Stored data:
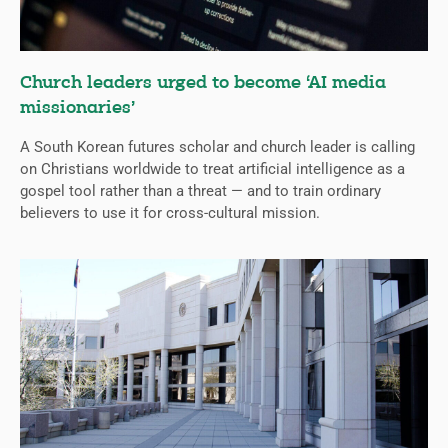
Church leaders urged to become ‘AI media
missionaries’
A South Korean futures scholar and church leader is calling
on Christians worldwide to treat artificial intelligence as a
gospel tool rather than a threat — and to train ordinary
believers to use it for cross-cultural mission.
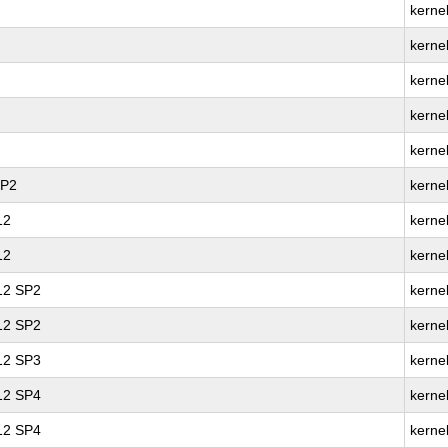
kernel
kerne
kernel
kerne
kerne
SP2
kerne
12
kernel
12
kerne
 12 SP2
kernel
 12 SP2
kerne
 12 SP3
kerne
 12 SP4
kernel
 12 SP4
kerne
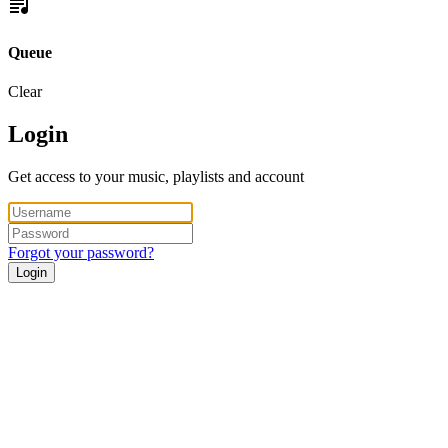
Queue
Clear
Login
Get access to your music, playlists and account
Forgot your password?
Login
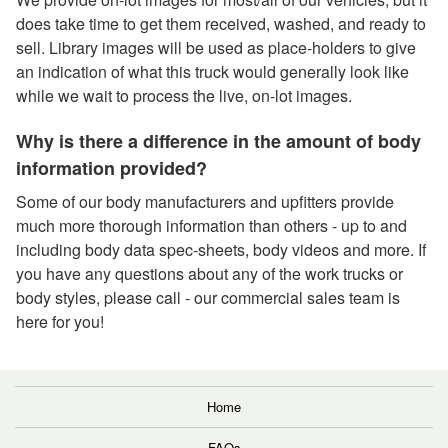
does take time to get them received, washed, and ready to
sell. Library images will be used as place-holders to give
an indication of what this truck would generally look like
while we wait to process the live, on-lot images.
Why is there a difference in the amount of body
information provided?
Some of our body manufacturers and upfitters provide
much more thorough information than others - up to and
including body data spec-sheets, body videos and more. If
you have any questions about any of the work trucks or
body styles, please call - our commercial sales team is
here for you!
Home
FAQs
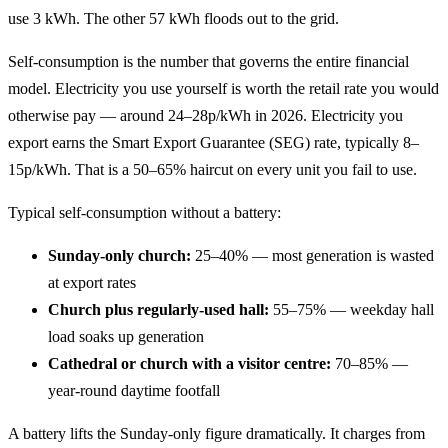
use 3 kWh. The other 57 kWh floods out to the grid.
Self-consumption is the number that governs the entire financial
model. Electricity you use yourself is worth the retail rate you would
otherwise pay — around 24–28p/kWh in 2026. Electricity you
export earns the Smart Export Guarantee (SEG) rate, typically 8–
15p/kWh. That is a 50–65% haircut on every unit you fail to use.
Typical self-consumption without a battery:
Sunday-only church:
25–40% — most generation is wasted
at export rates
Church plus regularly-used hall:
55–75% — weekday hall
load soaks up generation
Cathedral or church with a visitor centre:
70–85% —
year-round daytime footfall
A battery lifts the Sunday-only figure dramatically. It charges from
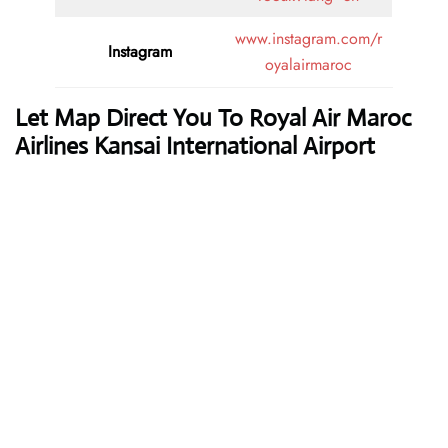
www.instagram.com/r
Instagram
oyalairmaroc
Let Map Direct You To Royal Air Maroc
Airlines Kansai International Airport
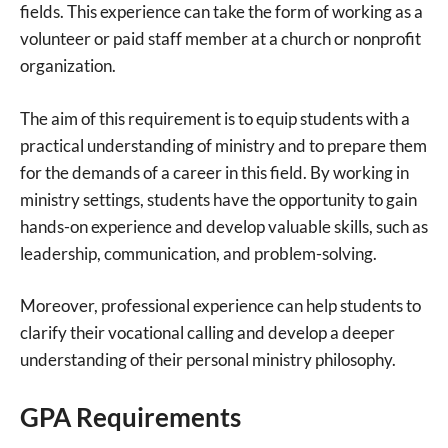
fields. This experience can take the form of working as a
volunteer or paid staff member at a church or nonprofit
organization.
The aim of this requirement is to equip students with a
practical understanding of ministry and to prepare them
for the demands of a career in this field. By working in
ministry settings, students have the opportunity to gain
hands-on experience and develop valuable skills, such as
leadership, communication, and problem-solving.
Moreover, professional experience can help students to
clarify their vocational calling and develop a deeper
understanding of their personal ministry philosophy.
GPA Requirements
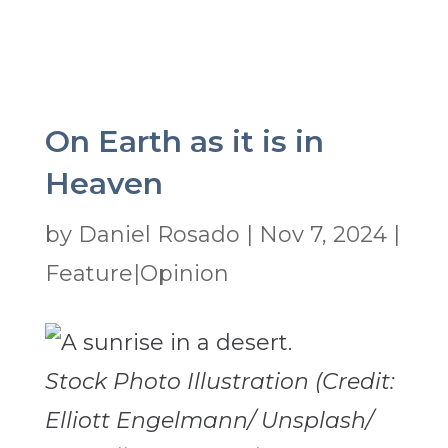
On Earth as it is in
Heaven
by
Daniel Rosado
|
Nov 7, 2024
|
Feature|Opinion
Stock Photo Illustration (Credit:
Elliott Engelmann/ Unsplash/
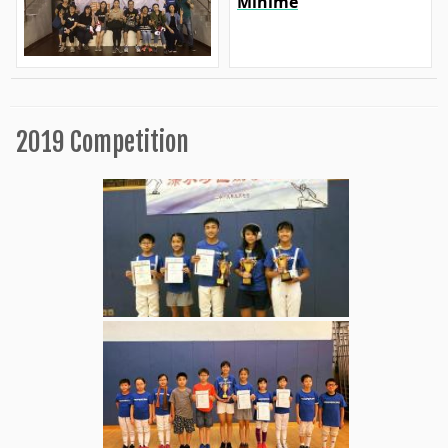
Minime
2019 Competition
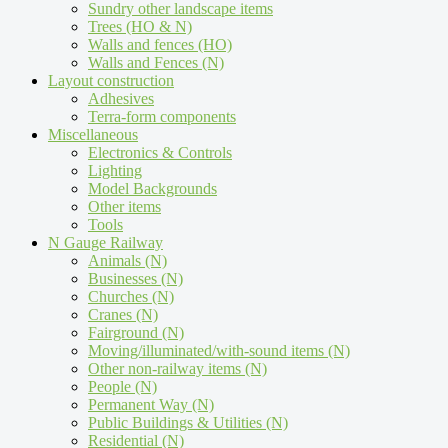
Sundry other landscape items
Trees (HO & N)
Walls and fences (HO)
Walls and Fences (N)
Layout construction
Adhesives
Terra-form components
Miscellaneous
Electronics & Controls
Lighting
Model Backgrounds
Other items
Tools
N Gauge Railway
Animals (N)
Businesses (N)
Churches (N)
Cranes (N)
Fairground (N)
Moving/illuminated/with-sound items (N)
Other non-railway items (N)
People (N)
Permanent Way (N)
Public Buildings & Utilities (N)
Residential (N)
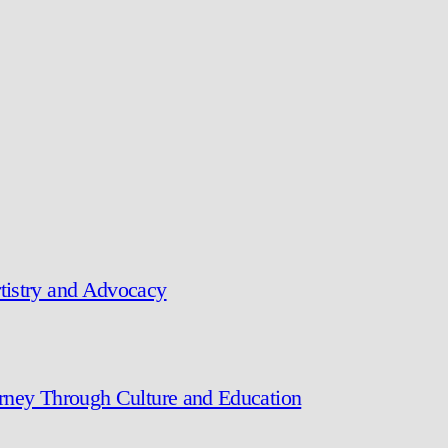
tistry and Advocacy
urney Through Culture and Education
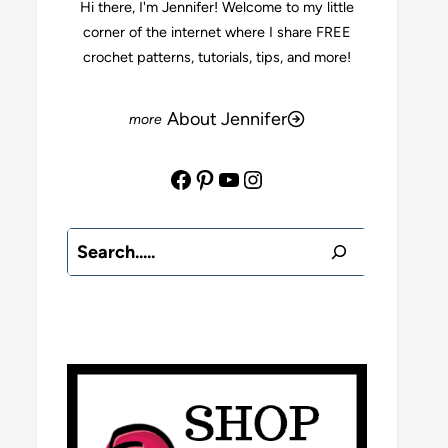
Hi there, I'm Jennifer! Welcome to my little
corner of the internet where I share FREE
crochet patterns, tutorials, tips, and more!
About Jennifer
Facebook
Pinterest
YouTube
Instagram
Search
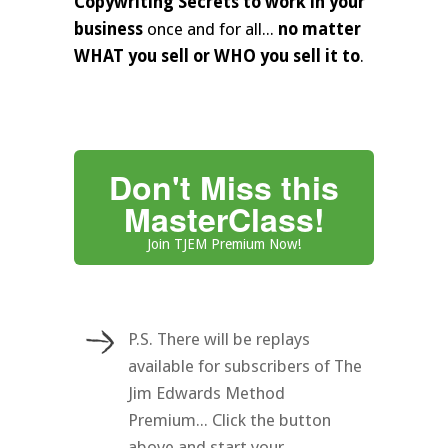
Copywriting Secrets to work in your
business
once and for all...
no matter
WHAT you sell or WHO you sell it to
.
Don't Miss this
MasterClass!
Join TJEM Premium Now!
P.S. There will be replays
available for subscribers of The
Jim Edwards Method
Premium... Click the button
above and start your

WHAT THE TASK ASKS ::
Of the lines above, show those in which "Electricity" appears.

SOLUTION TO THIS TASK ::
model. Electricity you use yourself is worth the retail rate you would
otherwise pay — around 24–28p/kWh in 2026. Electricity you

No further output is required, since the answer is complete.